Most desktop video capture cards include an S-Video-in port for accepting streaming media, along with a 3.5mm stereo Line-In port. An S-Video cable can be run from the tape deck to the capture card. The capture card should also have composite-in, if S-Video is unavailable on the deck. An RCA audio cable can be purchased that has left/right connectors on one end, and a 3.5mm male stereo connector on the other, to connect the audio. Software that came with the card will allow you to capture the streaming video to the hard disk.
For those without a video capture card there are several products that can be purchased to interface the deck with the computer. Perhaps the easiest way to convert VHS to digital in this case is to buy an A/V-to-USB adapter cable. This cable features a USB connector on one end, and at the other end, an S-Video connector, a composite video connector, and two RCA audio connectors. Since most converter cables of this type are short tails, you will also need a USB extension cable to use with it. Software comes with these cables, but you might prefer using a different program. Several video capture programs are available, and might also be included by default on your computer.

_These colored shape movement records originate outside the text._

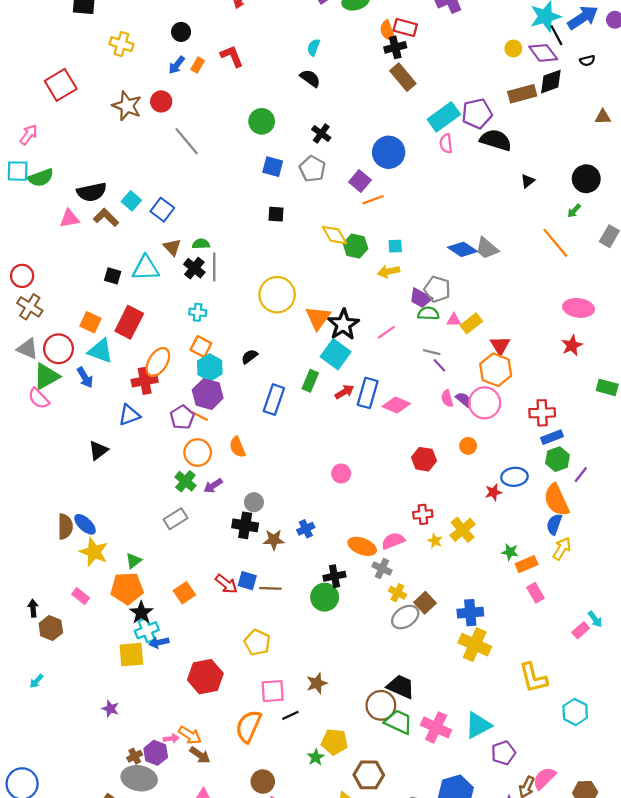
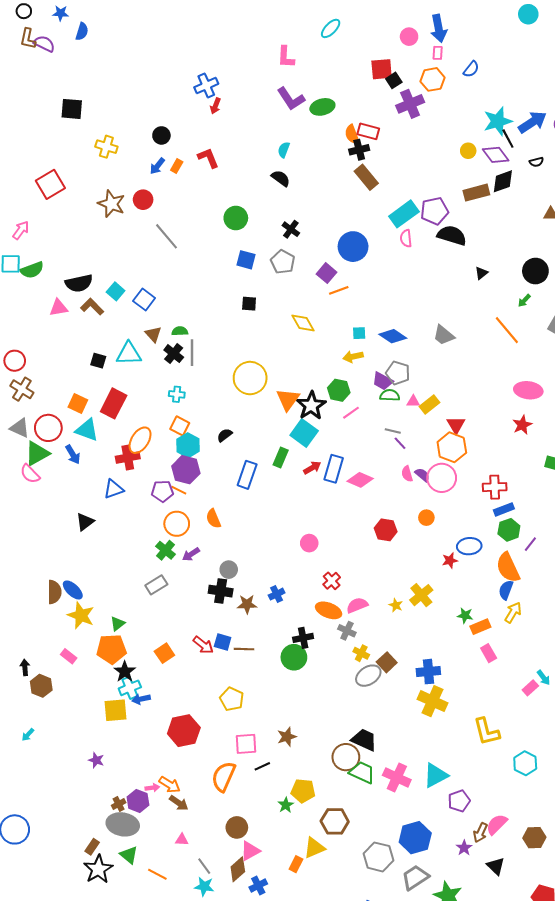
green hexagon: (355, 246) -> (339, 390), moved
blue diamond: (463, 249) -> (393, 336), moved
purple pentagon: (182, 417) -> (162, 491), turned 30
red cross: (423, 514) -> (332, 581), moved, turned -36

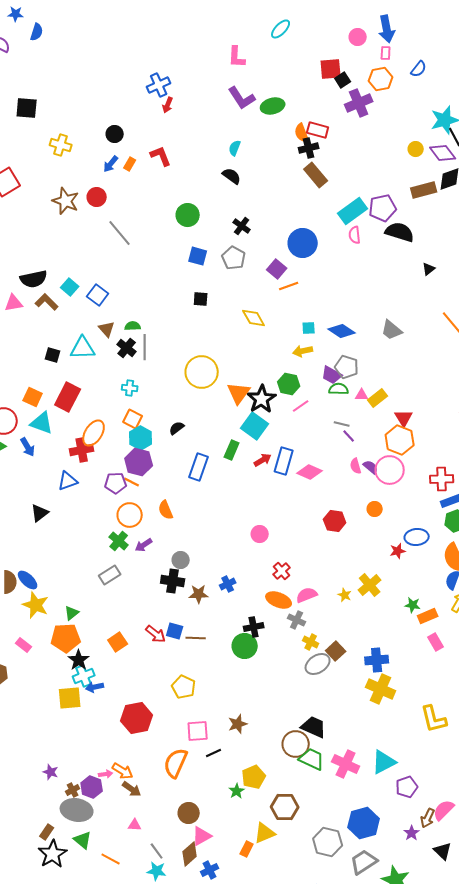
purple star: (96, 760) -> (51, 772), moved
yellow pentagon: (303, 791) -> (254, 777), turned -30

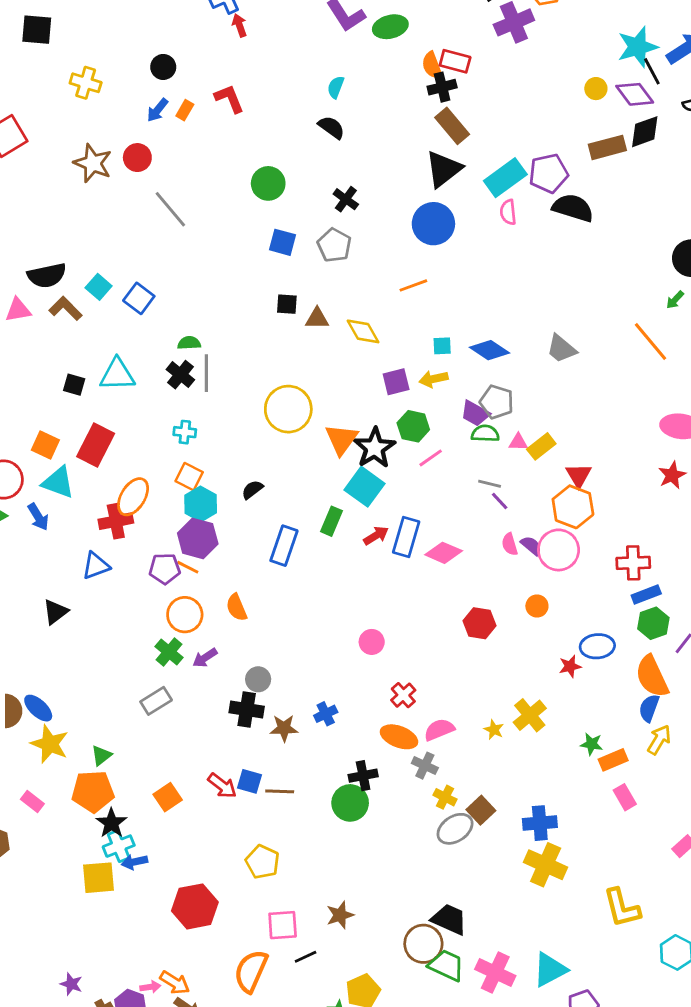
red arrow: (168, 105) -> (239, 25), turned 140
purple square: (277, 269) -> (396, 382), moved, turned 36
black triangle: (429, 269) -> (444, 169), moved, size x2.0
brown triangle: (107, 329) -> (317, 319), moved, turned -48

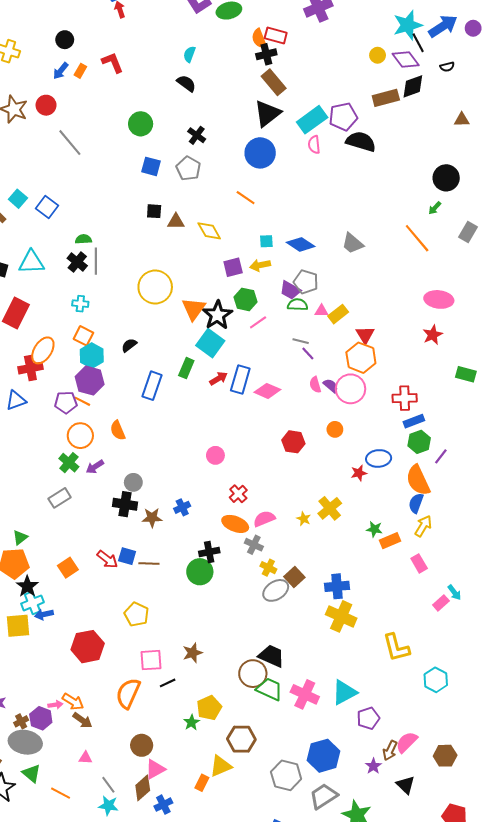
orange line: (413, 285) -> (246, 198), turned 54
pink rectangle: (625, 797) -> (419, 563), moved

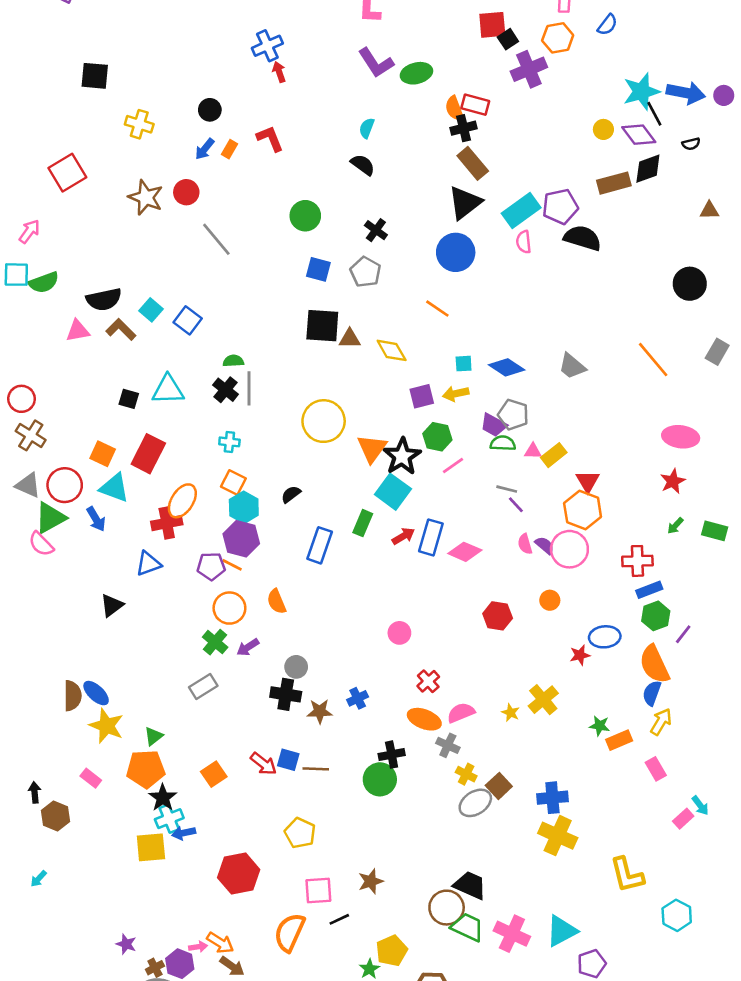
blue arrow: (443, 26) -> (686, 93), turned 44
green arrow: (435, 208) -> (675, 526), moved
black square: (154, 211) -> (322, 326), size x1.8

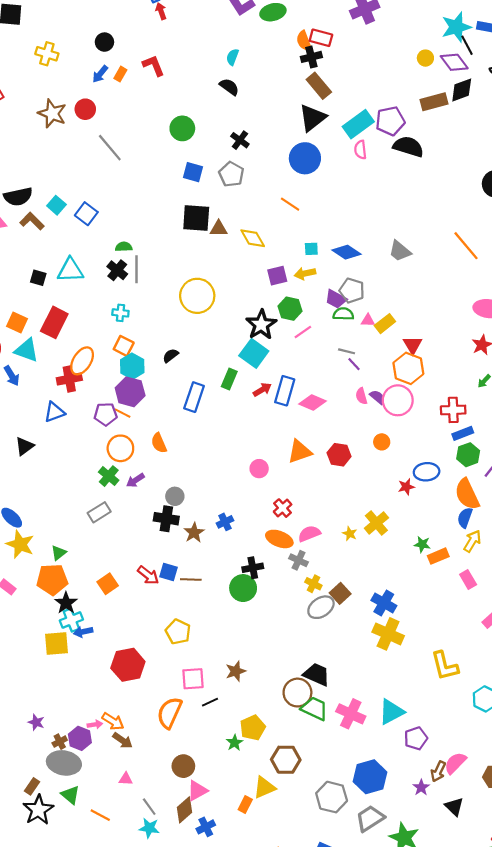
orange triangle: (372, 449) -> (300, 452), moved, turned 35
brown star: (320, 711) -> (194, 533), turned -30
blue cross: (552, 798) -> (384, 603), turned 35

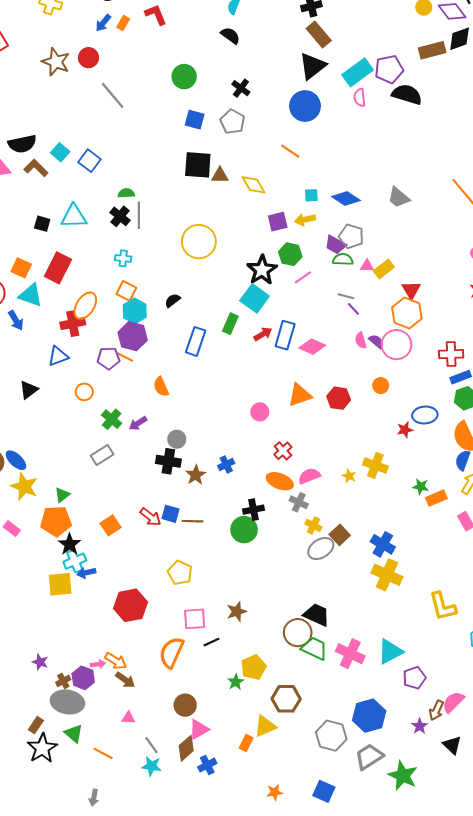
orange circle: (120, 448) -> (84, 392), moved, size x0.7
yellow cross: (376, 523) -> (375, 465), turned -30

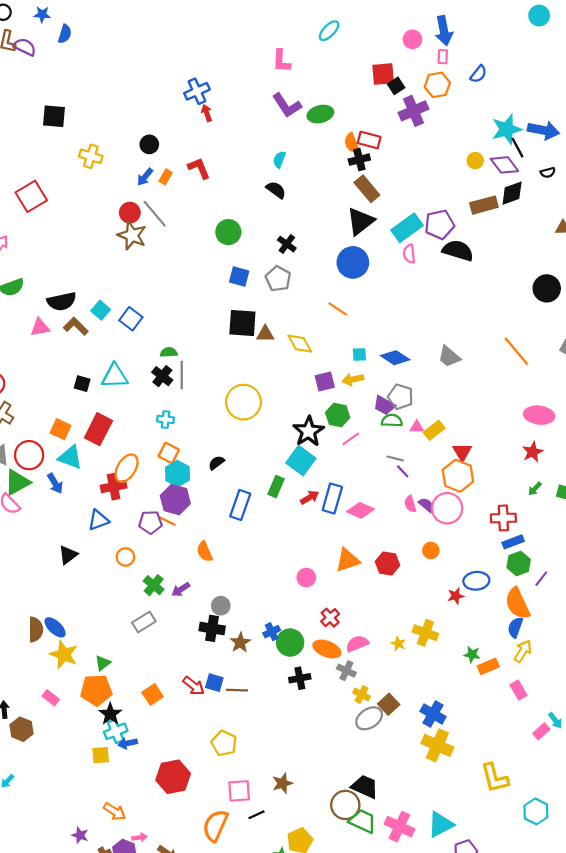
brown star: (56, 62) -> (132, 235), moved
gray line: (113, 95) -> (155, 214), moved
green circle: (244, 530) -> (290, 643), moved
yellow square: (60, 584) -> (101, 755), size x0.7
orange arrow: (116, 661) -> (115, 811), moved

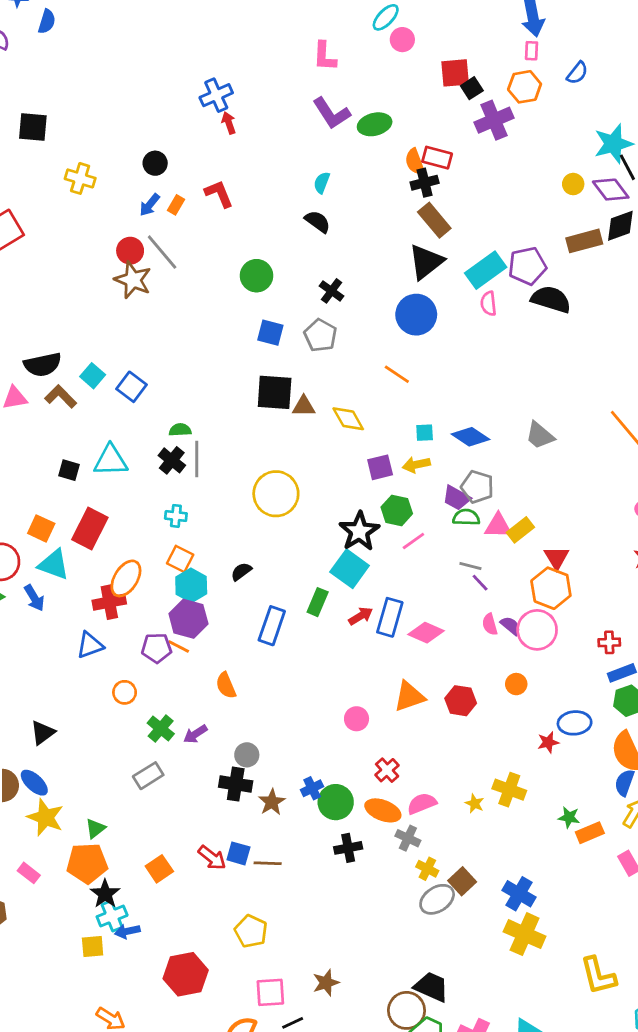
pink circle: (412, 39) -> (402, 40), moved
pink triangle: (417, 427) -> (498, 526), size x1.5
red cross: (503, 518) -> (609, 642), size x0.7
black triangle: (68, 555) -> (43, 733), moved

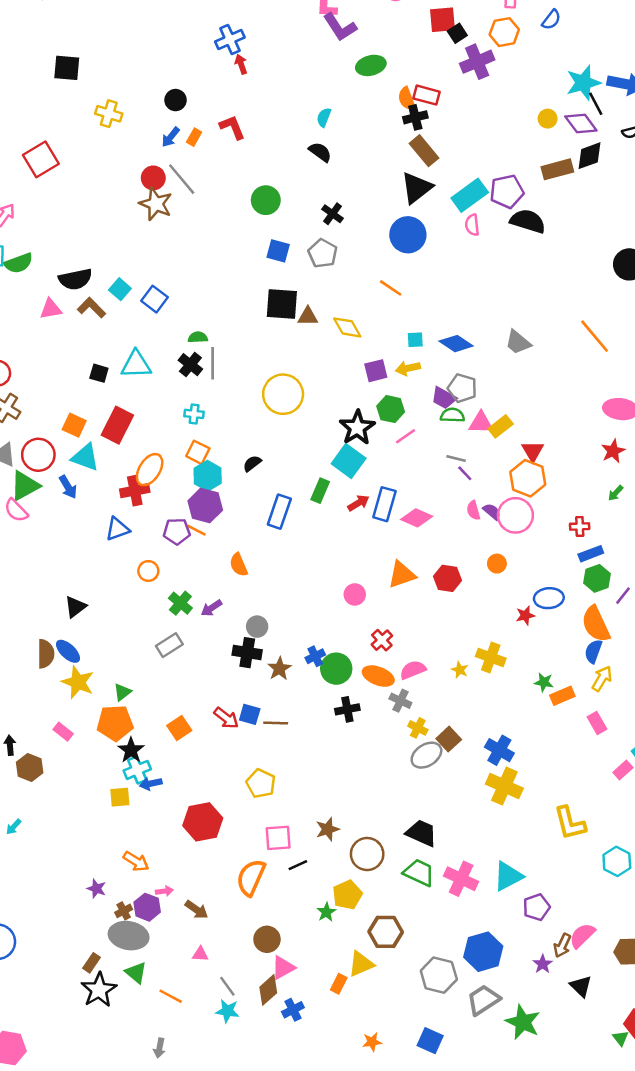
purple L-shape: (332, 113) -> (340, 27), moved
brown circle: (407, 1010) -> (367, 854), moved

In the streaming process, choose a standard NTSC capture rate of 29.97 frames per second, and a resolution that is at least as great as the original resolution. Note that this process requires a considerable amount of space on the hard drive. While VCD quality will consume about 700Megabytes (MB) per hour of tape, the best DVD quality consumes about 5 Gigabytes (GB) per hour. Mentally double the needed capacity to account for the editing process, which comes next. If short on space, consider converting one tape at a time.

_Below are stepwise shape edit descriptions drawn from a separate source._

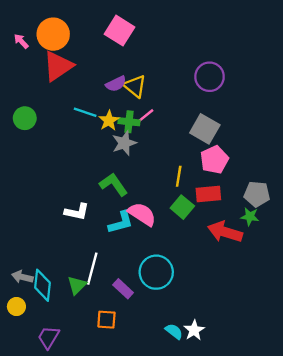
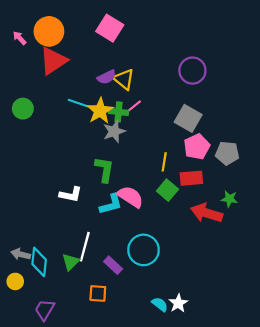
yellow star: (109, 121) -> (100, 111), size x1.4
green L-shape: (114, 185) -> (104, 169), turned 44
gray pentagon: (257, 194) -> (227, 153), moved

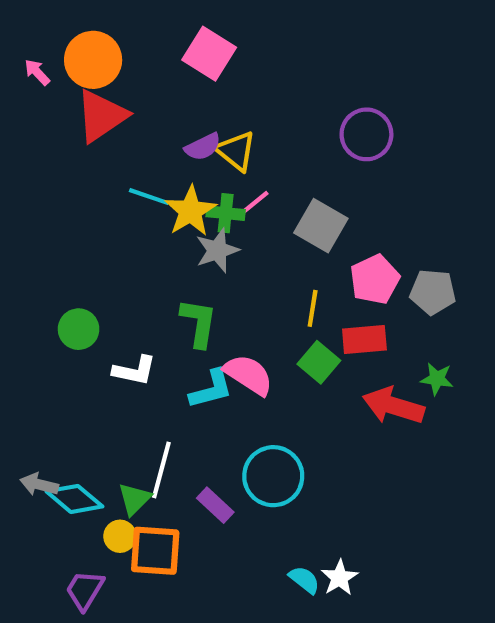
green circle: (23, 109) -> (79, 329), moved
gray square: (188, 118) -> (321, 226), moved
cyan diamond: (39, 262) -> (74, 499), turned -56
yellow circle: (15, 281) -> (120, 536), moved
orange square: (98, 293) -> (155, 551), moved, size x1.5

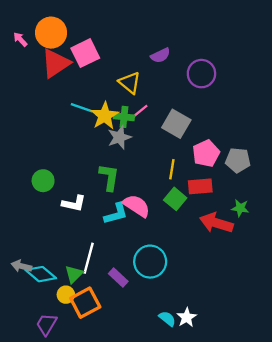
pink square: (209, 54) -> (85, 53), moved, turned 32
purple semicircle: (203, 147) -> (160, 55), moved
orange square: (155, 551) -> (85, 303), turned -32

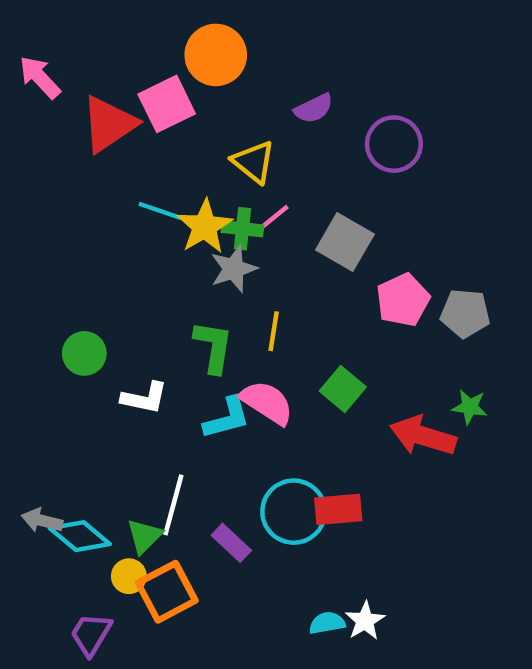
orange circle: (51, 33) -> (216, 55), moved
pink arrow: (20, 39) -> (40, 77), size x1.5
yellow line: (172, 169) -> (274, 331), moved
red rectangle: (200, 186) -> (338, 509), moved
cyan semicircle: (167, 319) -> (327, 623), turned -48

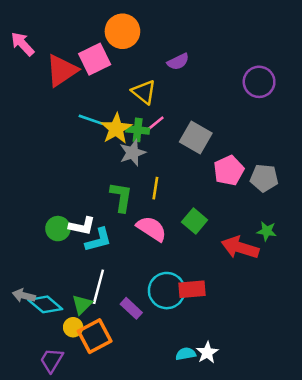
purple circle: (394, 144) -> (259, 82), moved
green circle: (84, 353) -> (58, 229), moved
cyan L-shape: (227, 418) -> (98, 240), moved

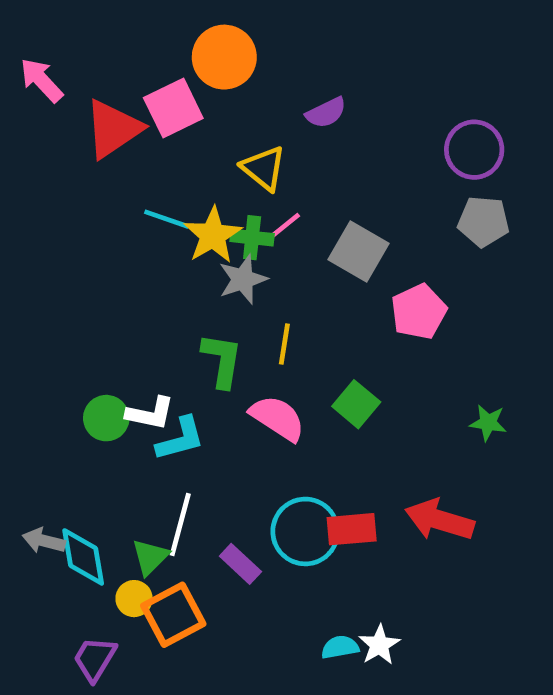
gray pentagon: (264, 178) -> (483, 221), moved
red arrow: (240, 248) -> (439, 520), moved
cyan diamond: (45, 304) -> (83, 557), turned 40

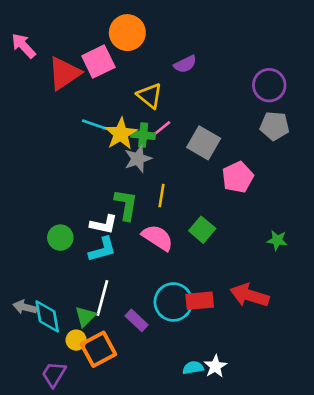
white L-shape: (150, 413) -> (104, 224), moved

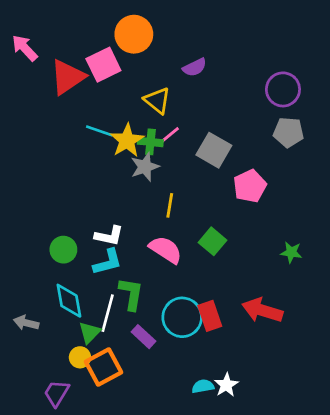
green L-shape: (126, 205) -> (131, 294), moved
red rectangle: (200, 301) -> (210, 316), turned 76
cyan diamond: (47, 316) -> (69, 301), moved

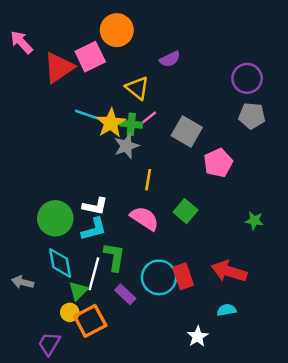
green circle: (63, 250) -> (55, 218), size x1.5
cyan semicircle: (203, 386) -> (227, 310), moved

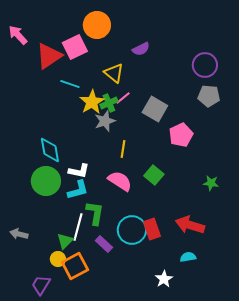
cyan line: (87, 115) -> (70, 84), moved
green cross: (131, 124) -> (109, 103), turned -30
cyan diamond: (60, 263) -> (50, 150), moved

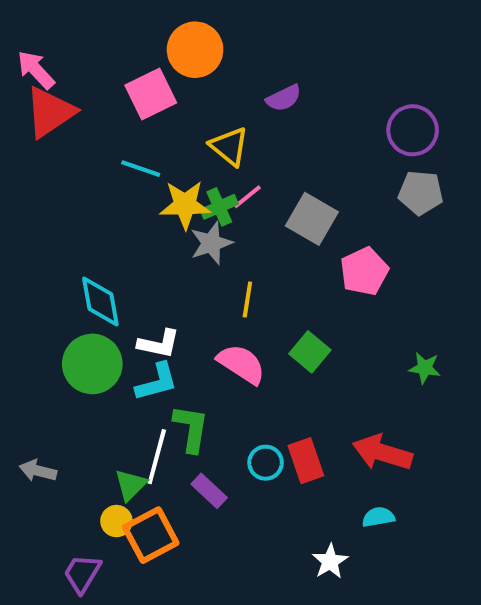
red triangle: (49, 56) -> (50, 112), moved
yellow star: (92, 102) -> (185, 205), turned 30
cyan circle: (132, 230) -> (266, 463), size x0.6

Step two allows you to edit and organize the files you have created before burning them to disc. Various editing software is available from third parties, but most DVD decks come with editing software that should already be present on your computer. You can create titles for your home movies and combine similar content by placing several digital files in one project, using menu creation to easily access individual movies.
Step three is the final process: burning the digital files to disc. To maximize universal playback ability use write-once media verses rewriteable, though the latter is great for burning projects on a trial basis to see how they will turn out. If you create an .iso image of the files, you can re-burn the image at any time to a new CD or DVD disc. This will save time in the long run, though storing .iso images does consume hard disk space. Burning software typically comes with every computer, and is also available online.
There is no better time to convert VHS to digital and start enjoying those home movies in a more convenient format that will preserve your cherished moments far better than analog tapes. Move your memories into the 21st century, clean out that tape storage area, recycle that old VHS deck, and say goodbye to the hassle of VHS forever.